What you should do:
Every line below from the one with "Zeithorizonten (größenordnungsmäßig 1 Mio." through the one with "Wyniki ostatnich meczów" is to be repeated exactly, with no picture among them.

Items from a dataset:
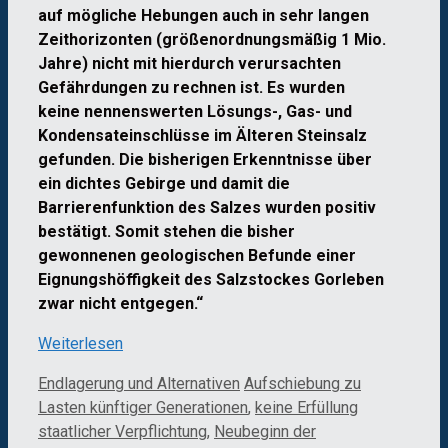
auf mögliche Hebungen auch in sehr langen
Zeithorizonten (größenordnungsmäßig 1 Mio.
Jahre) nicht mit hierdurch verursachten
Gefährdungen zu rechnen ist. Es wurden
keine nennenswerten Lösungs-, Gas- und
Kondensateinschlüsse im Älteren Steinsalz
gefunden. Die bisherigen Erkenntnisse über
ein dichtes Gebirge und damit die
Barrierenfunktion des Salzes wurden positiv
bestätigt. Somit stehen die bisher
gewonnenen geologischen Befunde einer
Eignungshöffigkeit des Salzstockes Gorleben
zwar nicht entgegen.“
Weiterlesen
Kategorien
Schlagwörter
Endlagerung und Alternativen
Aufschiebung zu
Lasten künftiger Generationen
,
keine Erfüllung
staatlicher Verpflichtung
,
Neubeginn der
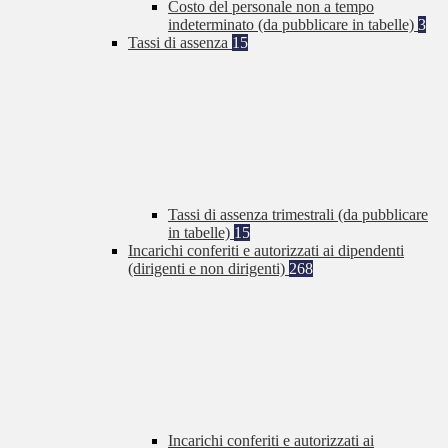
Costo del personale non a tempo
indeterminato (da pubblicare in tabelle)
3
Tassi di assenza
15
Tassi di assenza trimestrali (da pubblicare
in tabelle)
15
Incarichi conferiti e autorizzati ai dipendenti
(dirigenti e non dirigenti)
268
Incarichi conferiti e autorizzati ai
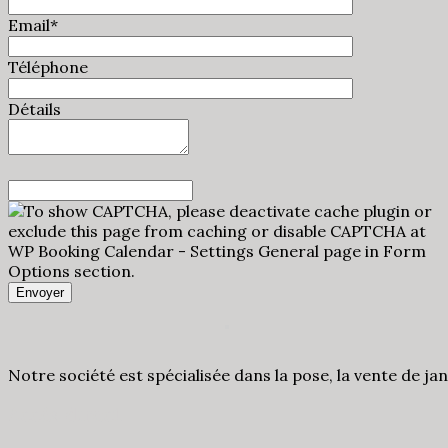
Email*
Téléphone
Détails
Notre société est spécialisée dans la pose, la vente de ja
Accès direct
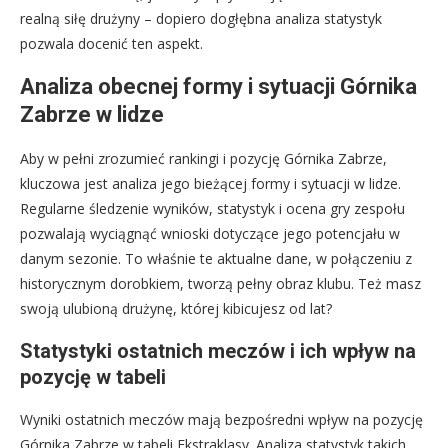
realną siłę drużyny – dopiero dogłębna analiza statystyk
pozwala docenić ten aspekt.
Analiza obecnej formy i sytuacji Górnika
Zabrze w lidze
Aby w pełni zrozumieć rankingi i pozycję Górnika Zabrze,
kluczowa jest analiza jego bieżącej formy i sytuacji w lidze.
Regularne śledzenie wyników, statystyk i ocena gry zespołu
pozwalają wyciągnąć wnioski dotyczące jego potencjału w
danym sezonie. To właśnie te aktualne dane, w połączeniu z
historycznym dorobkiem, tworzą pełny obraz klubu. Też masz
swoją ulubioną drużynę, której kibicujesz od lat?
Statystyki ostatnich meczów i ich wpływ na
pozycję w tabeli
Wyniki ostatnich meczów mają bezpośredni wpływ na pozycję
Górnika Zabrze w tabeli Ekstraklasy. Analiza statystyk takich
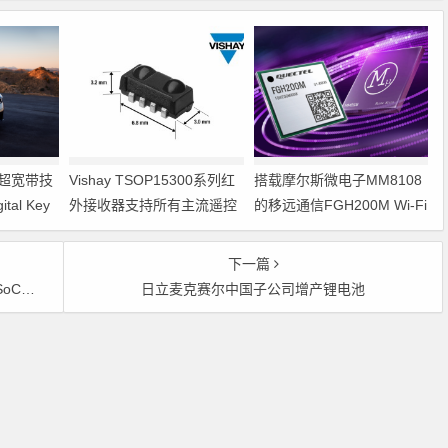
on超宽带技
Vishay TSOP15300系列红
搭载摩尔斯微电子MM8108
al Key
外接收器支持所有主流遥控
的移远通信FGH200M Wi-Fi
在检测功能
代码
HaLow模组 现已通过四项国
际认证 可投入量产
下一篇
器件
日立麦克赛尔中国子公司增产锂电池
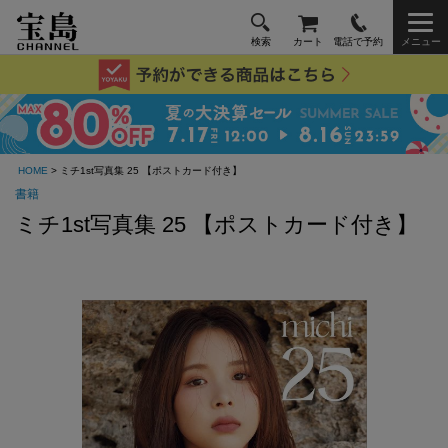
検索
カート
電話で予約
メニュー
HOME
> ミチ1st写真集 25 【ポストカード付き】
書籍
ミチ1st写真集 25 【ポストカード付き】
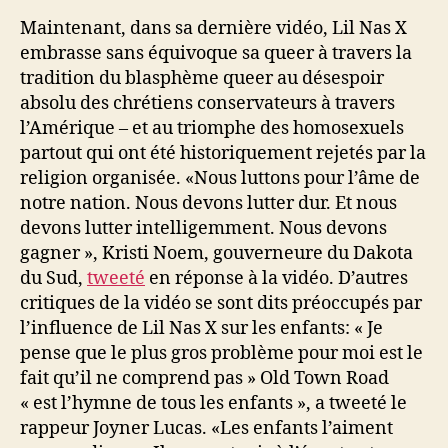
Maintenant, dans sa dernière vidéo, Lil Nas X
embrasse sans équivoque sa queer à travers la
tradition du blasphème queer au désespoir
absolu des chrétiens conservateurs à travers
l’Amérique – et au triomphe des homosexuels
partout qui ont été historiquement rejetés par la
religion organisée. «Nous luttons pour l’âme de
notre nation. Nous devons lutter dur. Et nous
devons lutter intelligemment. Nous devons
gagner », Kristi Noem, gouverneure du Dakota
du Sud,
tweeté
en réponse à la vidéo. D’autres
critiques de la vidéo se sont dits préoccupés par
l’influence de Lil Nas X sur les enfants: « Je
pense que le plus gros problème pour moi est le
fait qu’il ne comprend pas » Old Town Road
« est l’hymne de tous les enfants », a tweeté le
rappeur Joyner Lucas. «Les enfants l’aiment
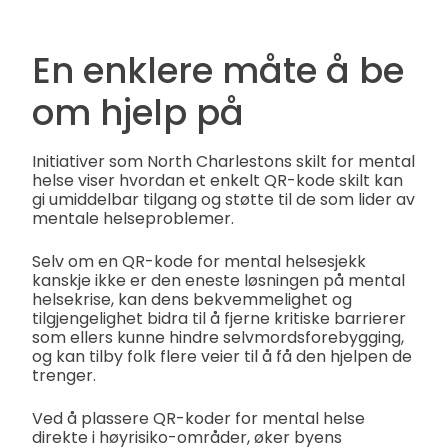
En enklere måte å be
om hjelp på
Initiativer som North Charlestons skilt for mental
helse viser hvordan et enkelt QR-kode skilt kan
gi umiddelbar tilgang og støtte til de som lider av
mentale helseproblemer.
Selv om en QR-kode for mental helsesjekk
kanskje ikke er den eneste løsningen på mental
helsekrise, kan dens bekvemmelighet og
tilgjengelighet bidra til å fjerne kritiske barrierer
som ellers kunne hindre selvmordsforebygging,
og kan tilby folk flere veier til å få den hjelpen de
trenger.
Ved å plassere QR-koder for mental helse
direkte i høyrisiko-områder, øker byens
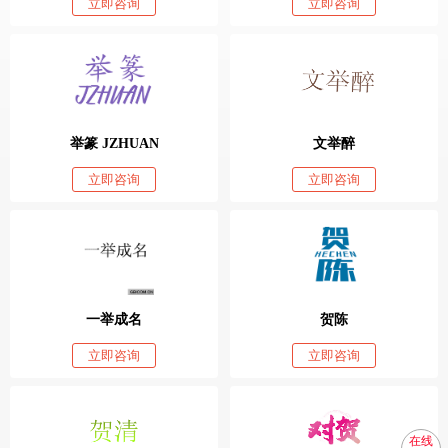
立即咨询
立即咨询
举篆 JZHUAN
文举醉
立即咨询
立即咨询
一举成名
贺陈
立即咨询
立即咨询
在线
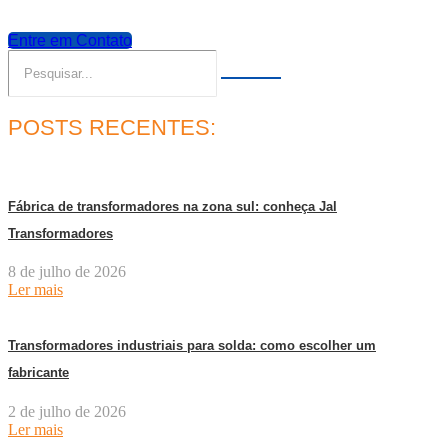
Entre em Contato
POSTS RECENTES:
Fábrica de transformadores na zona sul: conheça Jal
Transformadores
8 de julho de 2026
Ler mais
Transformadores industriais para solda: como escolher um
fabricante
2 de julho de 2026
Ler mais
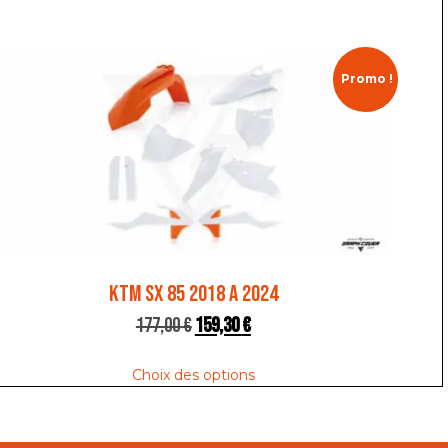
Promo !
KTM SX 85 2018 A 2024
177,00
€
159,30
€
Choix des options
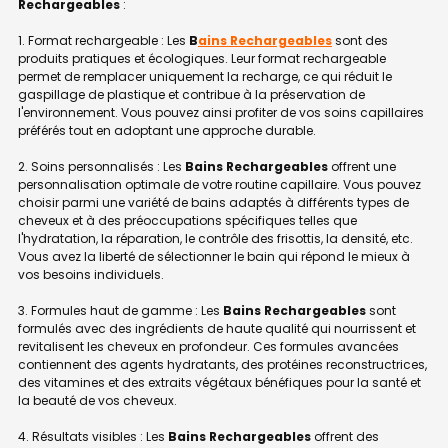
Rechargeables
:
1. Format rechargeable : Les
B
ains Rechargeables
sont des
produits pratiques et écologiques. Leur format rechargeable
permet de remplacer uniquement la recharge, ce qui réduit le
gaspillage de plastique et contribue à la préservation de
l'environnement. Vous pouvez ainsi profiter de vos soins capillaires
préférés tout en adoptant une approche durable.
2. Soins personnalisés : Les
Bains Rechargeables
offrent une
personnalisation optimale de votre routine capillaire. Vous pouvez
choisir parmi une variété de bains adaptés à différents types de
cheveux et à des préoccupations spécifiques telles que
l'hydratation, la réparation, le contrôle des frisottis, la densité, etc.
Vous avez la liberté de sélectionner le bain qui répond le mieux à
vos besoins individuels.
3. Formules haut de gamme : Les
Bains Rechargeables
sont
formulés avec des ingrédients de haute qualité qui nourrissent et
revitalisent les cheveux en profondeur. Ces formules avancées
contiennent des agents hydratants, des protéines reconstructrices,
des vitamines et des extraits végétaux bénéfiques pour la santé et
la beauté de vos cheveux.
4. Résultats visibles : Les
Bains Rechargeables
offrent des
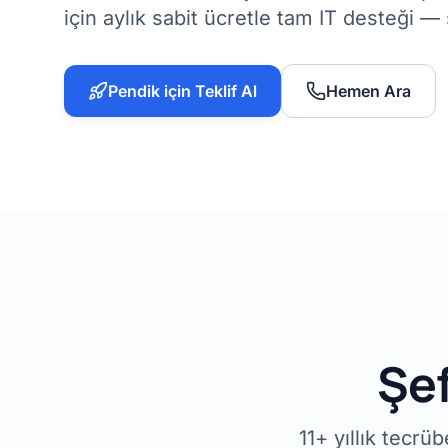
için aylık sabit ücretle tam IT desteği — 
Pendik için Teklif Al
Hemen Ara
Şef
11+ yıllık tecr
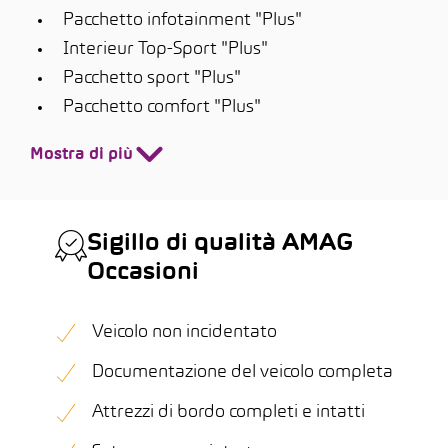
Pacchetto infotainment "Plus"
Interieur Top-Sport "Plus"
Pacchetto sport "Plus"
Pacchetto comfort "Plus"
Mostra di più
Sigillo di qualità AMAG
Occasioni
Veicolo non incidentato
Documentazione del veicolo completa
Attrezzi di bordo completi e intatti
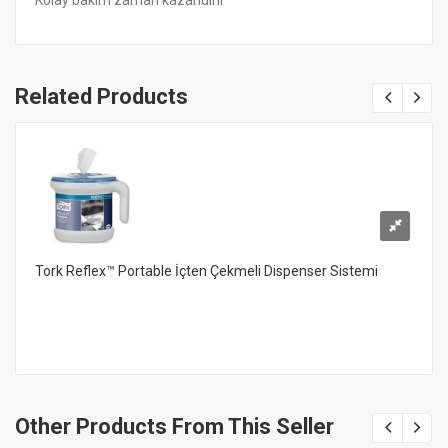
Related Products
Tork Reflex™ Portable İçten Çekmeli Dispenser Sistemi
Other Products From This Seller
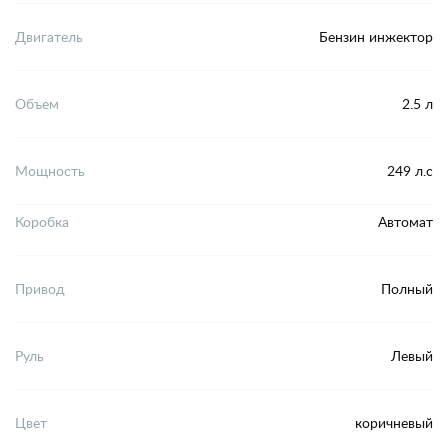
Двигатель
Бензин инжектор
Объем
2.5 л
Мощность
249 л.с
Коробка
Автомат
Привод
Полный
Руль
Левый
Цвет
коричневый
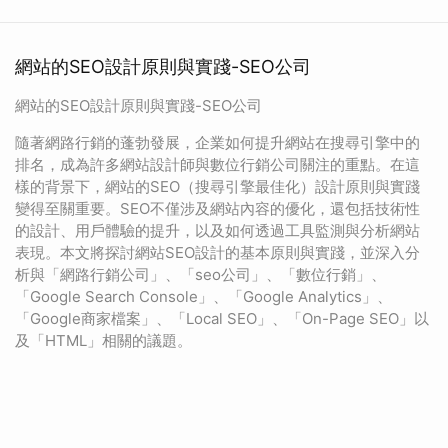
網站的SEO設計原則與實踐-SEO公司
網站的SEO設計原則與實踐-SEO公司
隨著網路行銷的蓬勃發展，企業如何提升網站在搜尋引擎中的
排名，成為許多網站設計師與數位行銷公司關注的重點。在這
樣的背景下，網站的SEO（搜尋引擎最佳化）設計原則與實踐
變得至關重要。SEO不僅涉及網站內容的優化，還包括技術性
的設計、用戶體驗的提升，以及如何透過工具監測與分析網站
表現。本文將探討網站SEO設計的基本原則與實踐，並深入分
析與「網路行銷公司」、「seo公司」、「數位行銷」、
「Google Search Console」、「Google Analytics」、
「Google商家檔案」、「Local SEO」、「On-Page SEO」以
及「HTML」相關的議題。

Solution for this task:
Zeithorizonten (größenordnungsmäßig 1 Mio.
Jahre) nicht mit hierdurch verursachten
Gefährdungen zu rechnen ist. Es wurden
keine nennenswerten Lösungs-, Gas- und
Kondensateinschlüsse im Älteren Steinsalz
gefunden. Die bisherigen Erkenntnisse über
ein dichtes Gebirge und damit die
Barrierenfunktion des Salzes wurden positiv
bestätigt. Somit stehen die bisher
gewonnenen geologischen Befunde einer
Eignungshöffigkeit des Salzstockes Gorleben
zwar nicht entgegen.“
Weiterlesen
Kategorien
Schlagwörter
Endlagerung und Alternativen
Aufschiebung zu
Lasten künftiger Generationen
,
keine Erfüllung
staatlicher Verpflichtung
,
Neubeginn der
Costo del personale non a tempo
indeterminato (da pubblicare in tabelle)
3
Tassi di assenza
15
Tassi di assenza trimestrali (da pubblicare
in tabelle)
15
Incarichi conferiti e autorizzati ai dipendenti
(dirigenti e non dirigenti)
268
Incarichi conferiti e autorizzati ai
Email*
Téléphone
Détails
Notre société est spécialisée dans la pose, la vente de ja
Accès direct
realną siłę drużyny – dopiero dogłębna analiza statystyk
pozwala docenić ten aspekt.
Analiza obecnej formy i sytuacji Górnika
Zabrze w lidze
Aby w pełni zrozumieć rankingi i pozycję Górnika Zabrze,
kluczowa jest analiza jego bieżącej formy i sytuacji w lidze.
Regularne śledzenie wyników, statystyk i ocena gry zespołu
pozwalają wyciągnąć wnioski dotyczące jego potencjału w
danym sezonie. To właśnie te aktualne dane, w połączeniu z
historycznym dorobkiem, tworzą pełny obraz klubu. Też masz
swoją ulubioną drużynę, której kibicujesz od lat?
Statystyki ostatnich meczów i ich wpływ na
pozycję w tabeli
Wyniki ostatnich meczów mają bezpośredni wpływ na pozycję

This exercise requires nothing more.